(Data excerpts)
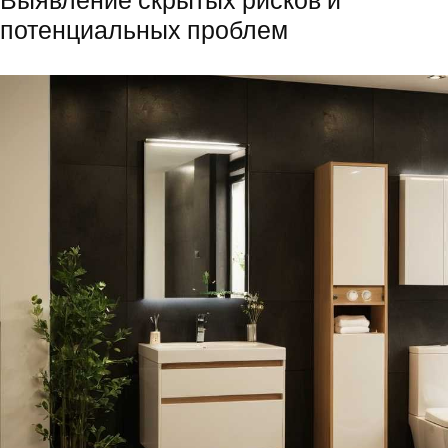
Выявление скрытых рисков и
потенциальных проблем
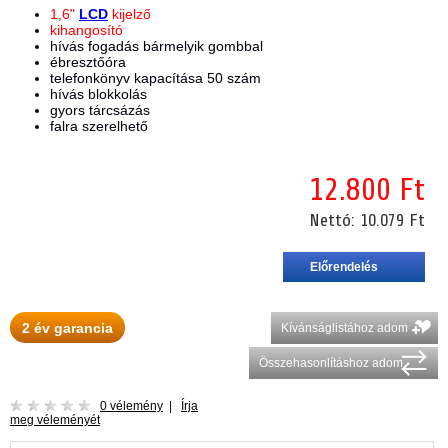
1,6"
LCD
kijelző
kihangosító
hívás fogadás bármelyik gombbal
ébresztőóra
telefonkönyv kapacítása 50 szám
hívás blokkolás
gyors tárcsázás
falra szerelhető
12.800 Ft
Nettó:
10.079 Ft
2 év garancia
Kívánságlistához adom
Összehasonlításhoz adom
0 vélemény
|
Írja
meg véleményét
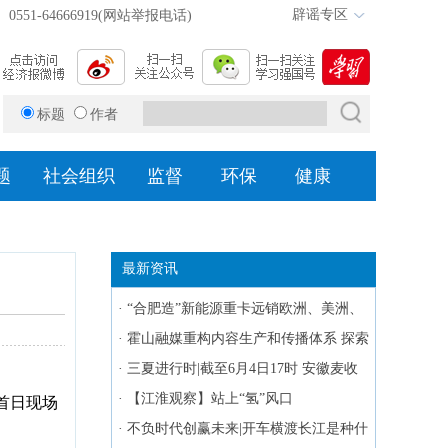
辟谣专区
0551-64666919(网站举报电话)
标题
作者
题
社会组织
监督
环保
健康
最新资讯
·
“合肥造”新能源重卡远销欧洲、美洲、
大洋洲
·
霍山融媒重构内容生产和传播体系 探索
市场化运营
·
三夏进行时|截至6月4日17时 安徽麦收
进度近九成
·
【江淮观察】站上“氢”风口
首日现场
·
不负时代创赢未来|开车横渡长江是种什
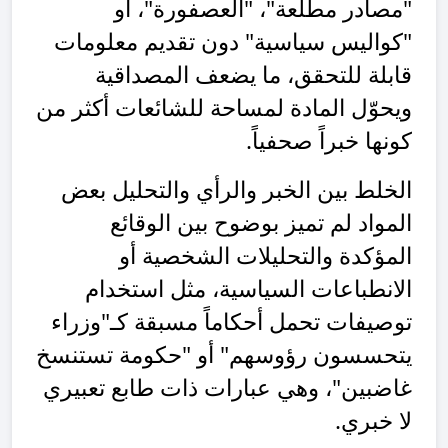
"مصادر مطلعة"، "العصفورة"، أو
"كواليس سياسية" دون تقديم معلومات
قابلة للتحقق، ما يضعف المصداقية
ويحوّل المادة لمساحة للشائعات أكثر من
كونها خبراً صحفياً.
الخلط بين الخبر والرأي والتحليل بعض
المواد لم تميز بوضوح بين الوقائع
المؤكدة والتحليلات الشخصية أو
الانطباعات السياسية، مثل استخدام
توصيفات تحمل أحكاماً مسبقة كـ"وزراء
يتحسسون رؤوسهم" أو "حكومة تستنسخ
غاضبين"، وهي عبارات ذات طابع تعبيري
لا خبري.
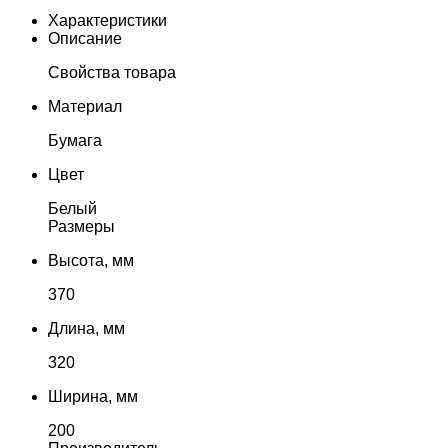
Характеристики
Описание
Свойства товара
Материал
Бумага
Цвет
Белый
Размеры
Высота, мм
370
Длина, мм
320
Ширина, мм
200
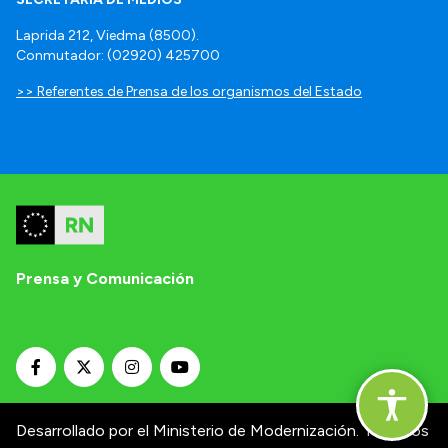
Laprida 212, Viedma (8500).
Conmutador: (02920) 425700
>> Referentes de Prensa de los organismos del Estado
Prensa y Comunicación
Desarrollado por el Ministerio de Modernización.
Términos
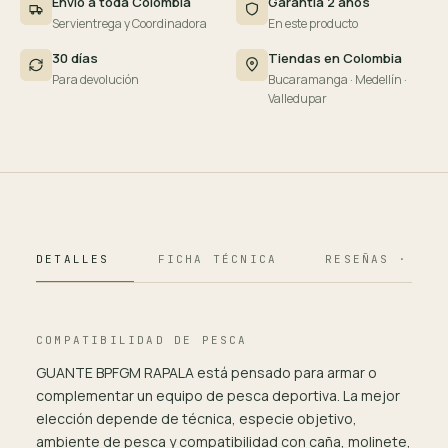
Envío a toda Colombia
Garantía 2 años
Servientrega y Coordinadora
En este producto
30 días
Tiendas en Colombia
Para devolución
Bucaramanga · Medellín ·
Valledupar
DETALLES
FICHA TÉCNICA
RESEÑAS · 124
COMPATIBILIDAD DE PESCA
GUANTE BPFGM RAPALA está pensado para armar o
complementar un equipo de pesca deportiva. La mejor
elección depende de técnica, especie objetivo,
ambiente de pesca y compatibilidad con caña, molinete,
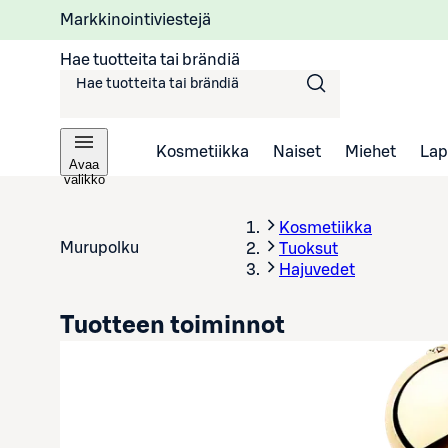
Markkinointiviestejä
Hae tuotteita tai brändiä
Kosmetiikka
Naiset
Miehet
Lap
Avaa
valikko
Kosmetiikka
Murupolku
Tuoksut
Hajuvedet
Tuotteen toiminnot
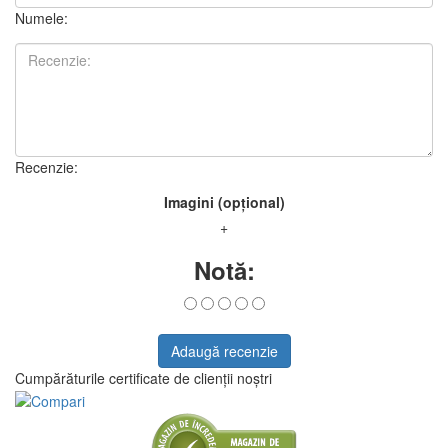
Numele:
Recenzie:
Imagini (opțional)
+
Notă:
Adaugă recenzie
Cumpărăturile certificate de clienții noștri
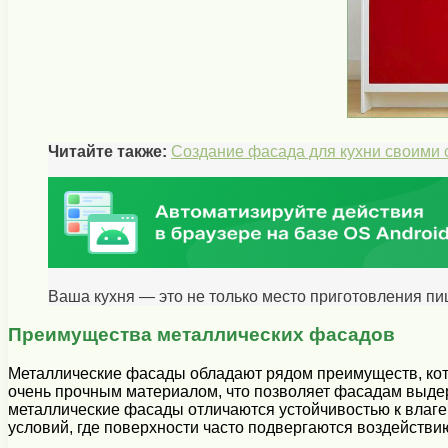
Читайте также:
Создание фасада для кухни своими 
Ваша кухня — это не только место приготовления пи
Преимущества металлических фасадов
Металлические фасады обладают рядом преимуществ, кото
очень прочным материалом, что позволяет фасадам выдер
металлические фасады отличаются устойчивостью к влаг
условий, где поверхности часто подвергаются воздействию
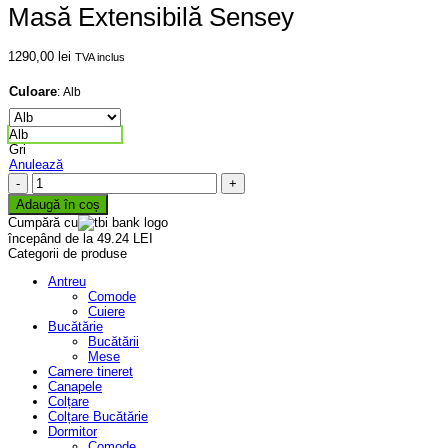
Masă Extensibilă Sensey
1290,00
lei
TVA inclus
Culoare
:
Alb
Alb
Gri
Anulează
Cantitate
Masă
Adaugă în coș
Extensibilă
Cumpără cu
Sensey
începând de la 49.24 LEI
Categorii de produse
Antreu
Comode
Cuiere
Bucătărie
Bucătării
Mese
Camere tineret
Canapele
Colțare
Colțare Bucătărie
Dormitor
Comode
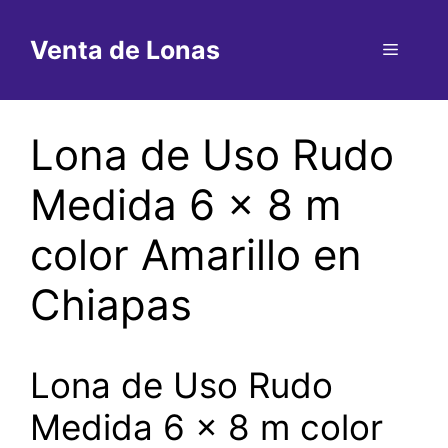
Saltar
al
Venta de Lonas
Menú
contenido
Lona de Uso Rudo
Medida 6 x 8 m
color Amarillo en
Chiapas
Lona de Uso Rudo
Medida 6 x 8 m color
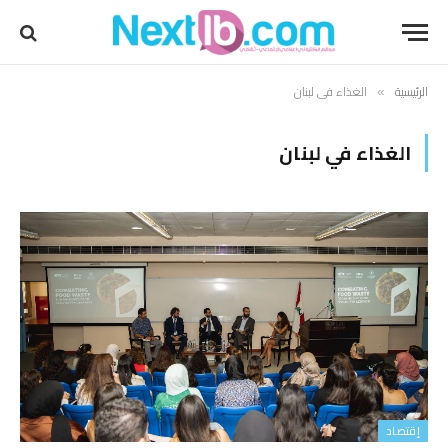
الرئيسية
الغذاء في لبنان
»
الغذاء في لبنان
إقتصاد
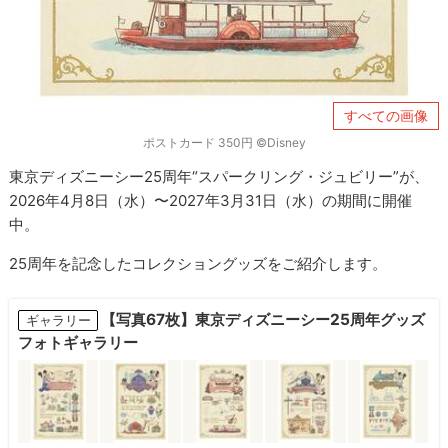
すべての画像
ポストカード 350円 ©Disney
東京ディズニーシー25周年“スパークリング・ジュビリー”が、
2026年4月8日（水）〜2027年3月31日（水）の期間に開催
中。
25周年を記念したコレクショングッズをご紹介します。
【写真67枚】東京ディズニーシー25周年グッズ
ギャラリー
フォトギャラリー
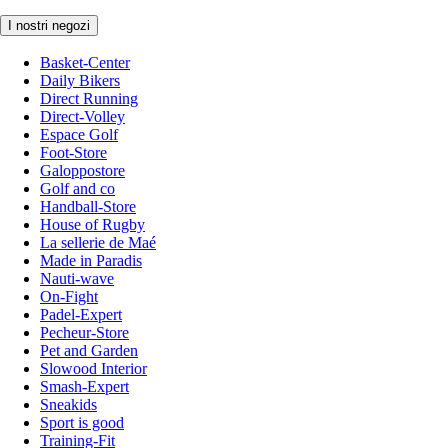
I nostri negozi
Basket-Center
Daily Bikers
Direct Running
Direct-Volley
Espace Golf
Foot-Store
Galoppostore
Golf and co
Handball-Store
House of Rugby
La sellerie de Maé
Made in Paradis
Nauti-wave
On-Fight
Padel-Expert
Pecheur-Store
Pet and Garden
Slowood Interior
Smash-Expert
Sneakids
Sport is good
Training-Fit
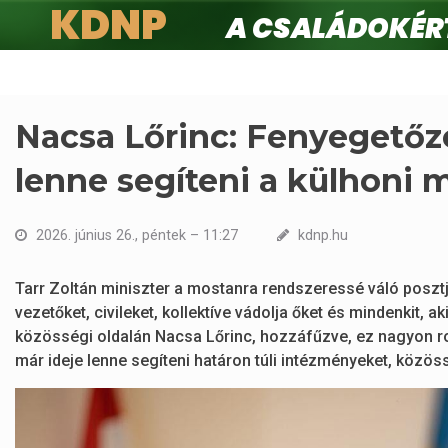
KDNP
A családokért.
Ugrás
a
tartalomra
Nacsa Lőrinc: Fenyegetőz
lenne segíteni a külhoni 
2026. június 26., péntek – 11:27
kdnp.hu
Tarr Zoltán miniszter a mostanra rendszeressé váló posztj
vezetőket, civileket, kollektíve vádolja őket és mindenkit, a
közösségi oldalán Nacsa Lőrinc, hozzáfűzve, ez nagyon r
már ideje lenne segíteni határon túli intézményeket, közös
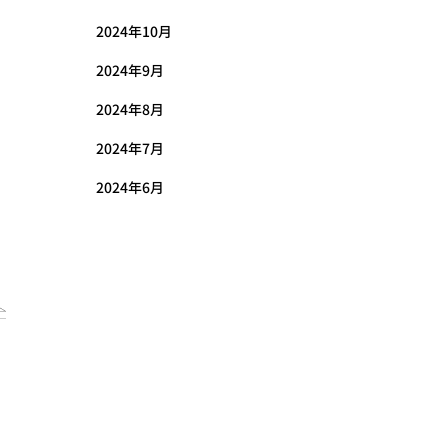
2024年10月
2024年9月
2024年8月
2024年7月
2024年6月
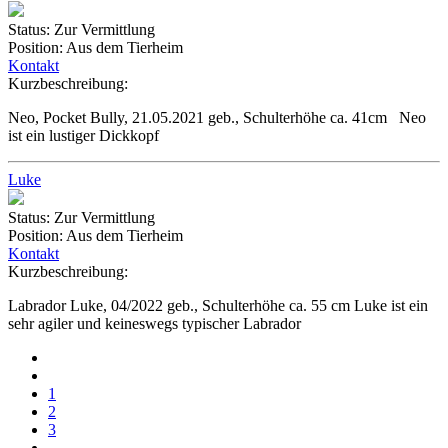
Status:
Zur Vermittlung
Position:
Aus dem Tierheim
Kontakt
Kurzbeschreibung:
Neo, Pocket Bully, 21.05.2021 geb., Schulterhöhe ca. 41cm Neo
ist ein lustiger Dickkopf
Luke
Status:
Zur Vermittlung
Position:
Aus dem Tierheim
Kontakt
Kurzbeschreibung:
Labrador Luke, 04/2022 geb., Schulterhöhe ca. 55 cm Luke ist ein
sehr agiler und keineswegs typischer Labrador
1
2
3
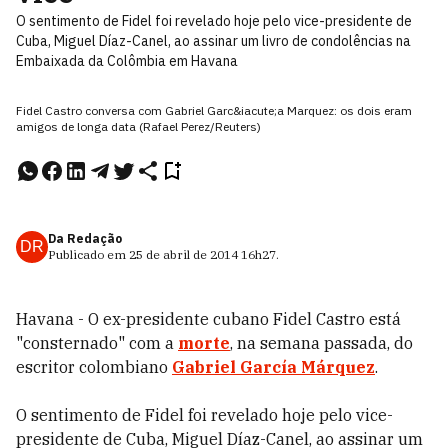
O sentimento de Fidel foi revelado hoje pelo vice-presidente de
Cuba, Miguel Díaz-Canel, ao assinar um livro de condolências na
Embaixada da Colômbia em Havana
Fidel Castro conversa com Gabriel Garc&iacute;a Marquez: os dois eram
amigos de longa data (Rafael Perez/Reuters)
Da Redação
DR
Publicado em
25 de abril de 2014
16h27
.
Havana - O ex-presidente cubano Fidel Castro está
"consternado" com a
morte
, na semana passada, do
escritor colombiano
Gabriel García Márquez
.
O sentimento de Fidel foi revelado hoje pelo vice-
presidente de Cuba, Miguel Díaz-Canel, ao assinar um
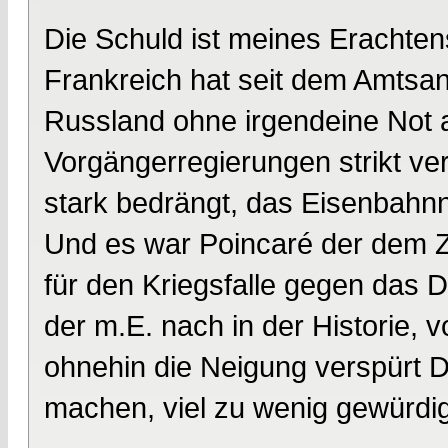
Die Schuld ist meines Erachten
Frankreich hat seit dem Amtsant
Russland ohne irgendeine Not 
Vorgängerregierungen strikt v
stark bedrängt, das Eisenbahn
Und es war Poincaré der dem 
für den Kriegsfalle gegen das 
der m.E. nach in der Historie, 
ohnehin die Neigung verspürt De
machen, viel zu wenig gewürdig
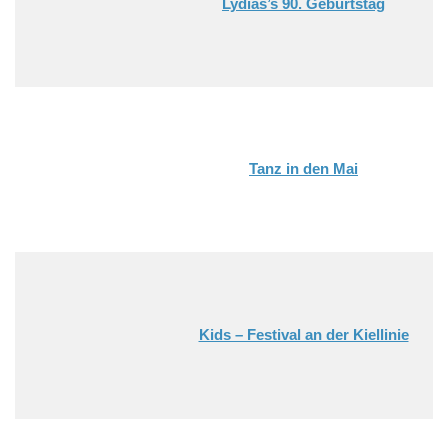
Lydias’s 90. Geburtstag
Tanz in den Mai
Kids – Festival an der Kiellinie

**How to complete this task:**
Only lines with the word "Extensibilă" are wanted. Find and copy them from the records above.

**Worked solution:**
Masă Extensibilă Sensey
Extensibilă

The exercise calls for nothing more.